I do think the Emergent folks are in danger of the same thing...although I think Darek would do better to take a look at Tony Jones if he is seeking an Emergent Person who is an advisor to the Obama campaign. Or I suppose if you think Don Miller is "emergent".

But you know my opinion Mike. Emergent is a marketing scheme. Some of the folks there do some good thinking. But I have a hard enough time trying to have the courage and strength to take the label of Christian, much less having to take labels like "Religious Right" , "Religious Left", "Emergent", "New Calvinist" or whatever. Then again, I suppose my weakness of not taking labels or playing political games is how I keep taking ministry positions with less and less power and noteriety, or opportunities for advancement.

Scott

A couple thoughts if I could:

-I like Mike's point about whether there is a way to do kingdom work (regardless if one considers passing prop.8 kingdom work or not) without having to raise money. On one hand, I think the more the organized church gets it hands on money, the more it wastes it (which I also think is the case with our government and larger corporations in general). Also, Christianity seemed to go down hill after Theodosius made it the official religion. But on the other hand, Jesus' ministry was bankrolled by a few women (Lk. 8:1-3) and there are all sorts of great parables of making earthly investments for heavenly returns (Lk.16:1-13). So to answer your question: Yes! I think there could be a third way in many cases. And there should be. But there would be a lot of work in trying to figure out when and why that would apply.

-I am certainly not a huge fan of Focus on the Family. However, I think I know what Derek is getting at. It is frustrating to see the conservative Christians thinking that trying to pass laws that will ban homosexual marriage, ban abortion, implement prayer in school, etc. is the essence of Christianity. But it is equally frustrating to see (not-as-conservative) Christians who will argue that death penalty is wrong or that war is always wrong, but won't ever make a claim that abortion is wrong with the same passion or conviction. I am beginning to feel like I don't fit in with contemporary Christianity period. The abortion-banning, same-sex-marriage-banning, prayer-in-school-implementing group (represented by guys like Dobson) is as equally mistaken as the ban-war, ban-death-penalty, ban-tax-cuts-for-large-corporations-to-end-poverty group (represented by guys like McLaren). I guess I just don't see too many Christians who see the flaws in both sides equally, hence, my feeling alone in the church. I don't want to speak for you Derek, but perhaps you are feeling the same sort of isolation.

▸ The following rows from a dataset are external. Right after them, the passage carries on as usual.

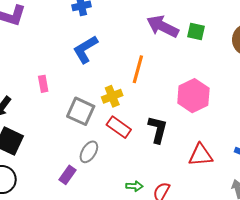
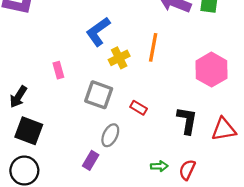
yellow cross: (112, 96) -> (119, 58), moved
red rectangle: (119, 127) -> (139, 108), size x0.7
black L-shape: (158, 129) -> (187, 120), moved

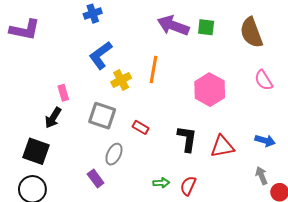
black arrow: (18, 97) -> (53, 118), moved
purple rectangle: (91, 160) -> (96, 178), turned -66

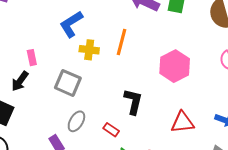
yellow cross: (121, 80) -> (89, 50), turned 30
red rectangle: (141, 127) -> (111, 130), moved
black L-shape: (187, 139) -> (133, 102), moved

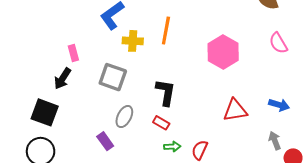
black L-shape: (133, 102) -> (166, 92), moved

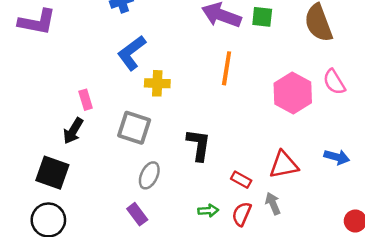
orange line: (166, 31) -> (227, 68), moved
pink hexagon: (223, 52) -> (293, 93), moved
red rectangle: (161, 123) -> (241, 180), moved
purple rectangle: (105, 141) -> (137, 214), moved
gray arrow: (275, 141) -> (273, 203), moved

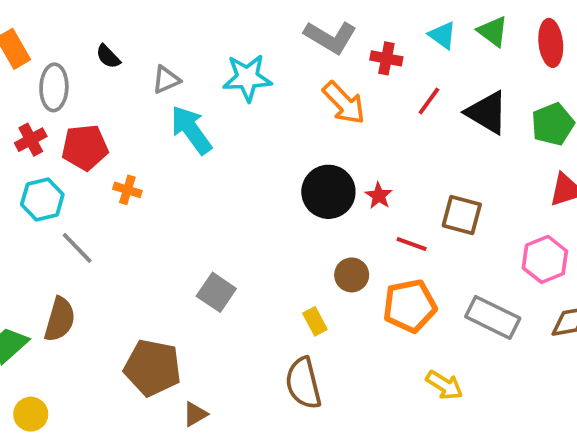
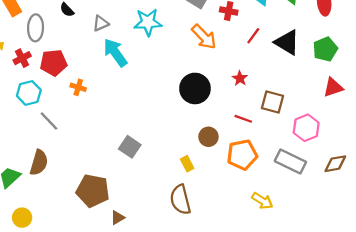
red star: (379, 196) -> (240, 78), moved
pink hexagon: (545, 259) -> (306, 128), moved

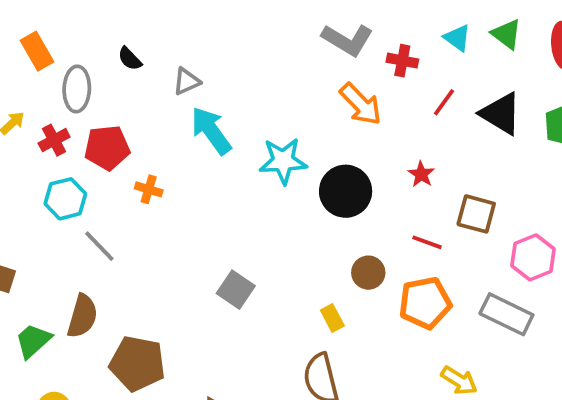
cyan star: (148, 22) -> (283, 161), moved
brown pentagon: (93, 191) -> (137, 363), moved

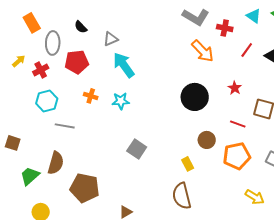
red pentagon: (107, 148) -> (77, 62), moved
cyan star: (283, 161) -> (121, 101), moved, size x0.7
gray line: (99, 246) -> (65, 126), turned -36

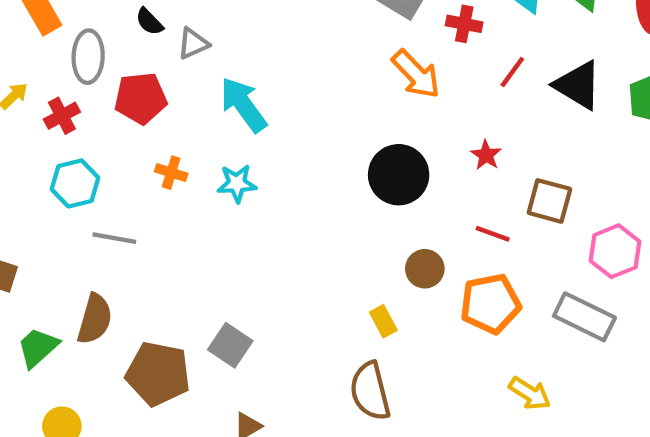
gray triangle: (111, 39) -> (193, 44), moved
gray square: (137, 149) -> (230, 345), moved

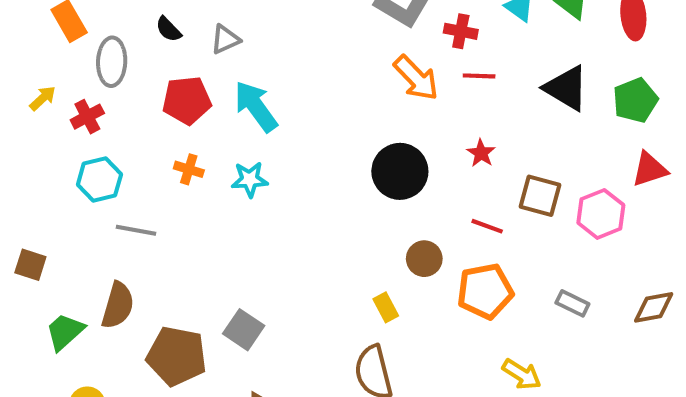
gray triangle: (193, 44) -> (225, 39), moved
red line: (512, 72) -> (479, 76), moved, turned 56
red pentagon: (141, 98) -> (187, 100), moved
pink hexagon: (615, 251) -> (601, 214), moved
gray rectangle: (584, 317) -> (572, 303), size x0.6

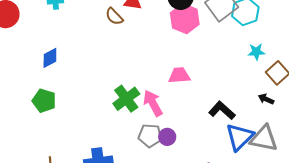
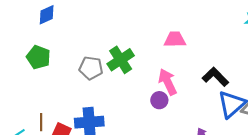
pink arrow: (153, 103) -> (168, 82), moved
gray pentagon: (150, 136) -> (91, 68), moved

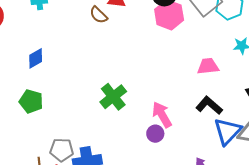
pink trapezoid: (175, 39) -> (208, 66), moved
gray pentagon: (91, 68) -> (62, 150), moved

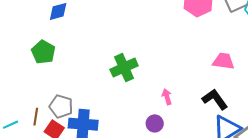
pink arrow: (162, 115) -> (167, 97), size x0.6
purple circle: (155, 134) -> (155, 123), moved

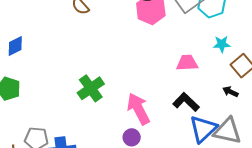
pink arrow: (167, 97) -> (138, 109), size x2.0

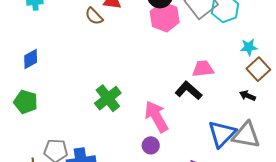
cyan star: (222, 44) -> (249, 47), moved
black L-shape: (186, 102) -> (188, 91), moved

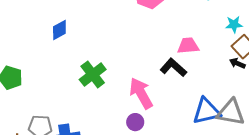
blue diamond: (31, 59) -> (59, 30), moved
black arrow: (248, 96) -> (237, 63), moved
blue triangle: (222, 134) -> (206, 111), turned 32

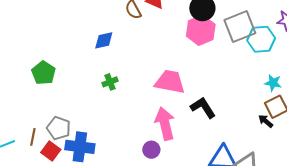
pink trapezoid: (188, 46) -> (170, 82), moved, size x1.4
green cross: (93, 75) -> (110, 82), moved, size x0.6

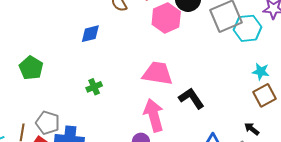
pink hexagon: (201, 30) -> (166, 18), moved
green cross: (110, 82) -> (94, 87), moved
black arrow: (266, 121) -> (252, 129), moved

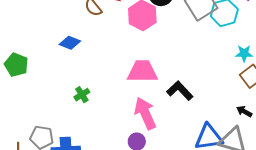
blue diamond: (90, 34) -> (70, 43), turned 45
green pentagon: (31, 68) -> (16, 65), moved

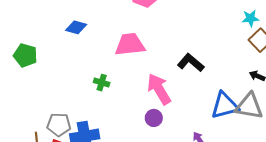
pink trapezoid: (142, 71) -> (130, 44), moved
green cross: (82, 95) -> (102, 83), moved, turned -35

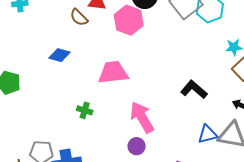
black L-shape: (191, 63) -> (194, 90), moved
blue triangle: (225, 105) -> (208, 134), size x0.7

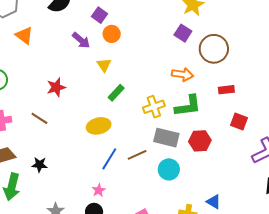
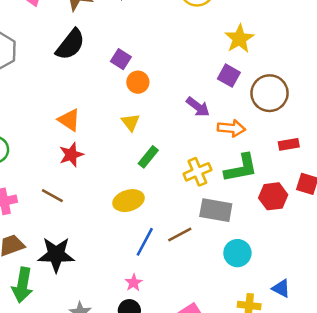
orange triangle: (24, 36) -> (69, 120), moved
purple arrow: (81, 40) -> (198, 107), moved
red hexagon: (200, 141) -> (273, 196), moved
black star: (40, 165) -> (56, 255), size x1.8
cyan circle: (169, 169) -> (237, 253), moved

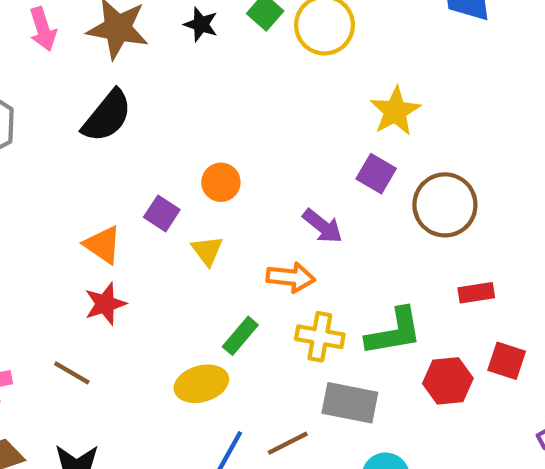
purple square: (121, 59) -> (162, 213), moved
orange arrow: (231, 128) -> (291, 277), moved
green rectangle: (148, 157) -> (240, 336), moved
yellow cross: (197, 172) -> (320, 337), turned 32

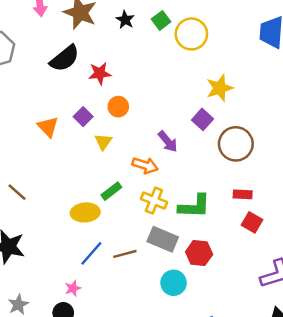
red star: (105, 304) -> (100, 73), moved
red square: (507, 361) -> (252, 222), moved
red hexagon: (448, 381) -> (199, 253), moved

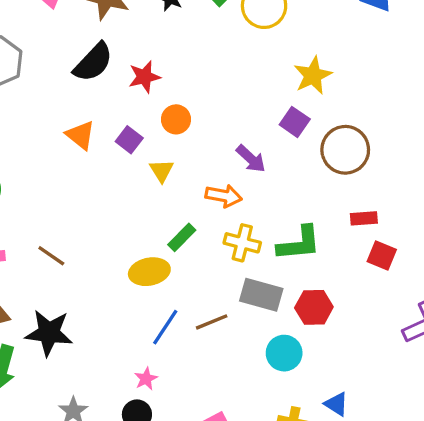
orange triangle: (48, 127) -> (80, 135), moved

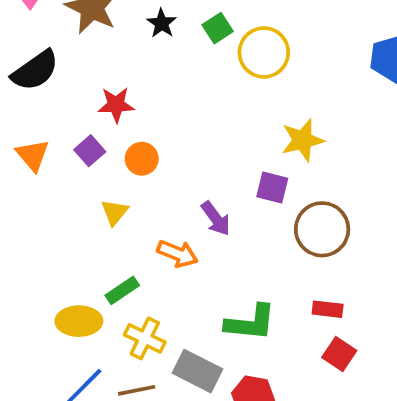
black semicircle: (93, 62) -> (35, 71), moved
purple square: (295, 122) -> (272, 187), turned -32
purple square: (129, 140) -> (90, 151), moved
yellow cross: (242, 243) -> (145, 338), moved

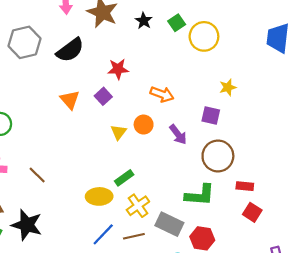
yellow star: (302, 140) -> (228, 87), size x0.7
orange circle: (142, 159) -> (144, 125), moved
brown circle: (322, 229) -> (218, 156), moved
orange arrow: (178, 254) -> (162, 94), moved
yellow cross: (145, 338) -> (138, 206), turned 30

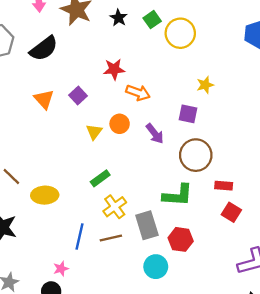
red star: (118, 69) -> (114, 69), moved
yellow ellipse: (99, 196) -> (45, 195), moved
gray rectangle: (169, 224) -> (147, 225), turned 48
blue line: (103, 234) -> (79, 236), turned -30

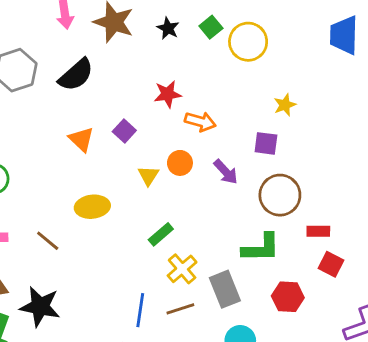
yellow ellipse: (45, 195) -> (92, 207), moved
red hexagon: (181, 239) -> (288, 297), moved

-Perhaps one of the problems is that the two-party system has infiltrated the church as much as the government. Perhaps if there were more political parties like in the UK there wouldn't be these two extremes in the church today.

-I had another thought that was provoked as I was reflecting on all the social/political implications of these types of issues. Perhaps you could write a blog entry on this someday Mike, especially given your background in the Old Testament. "If Christians are to end poverty, and the country elects a President who will raise taxes in order to help end poverty, won't that entail that the individual will ultimately have less to give to the church?" In other words, is the government doing the church's job in trying to end poverty? And if so, should Christians consider that portion of the tax increase the same as their tithe. I know that all of our money is God's money and we ultimately can't give back what is already his. But practically speaking, do you think it is better/worse to end poverty through the church or government?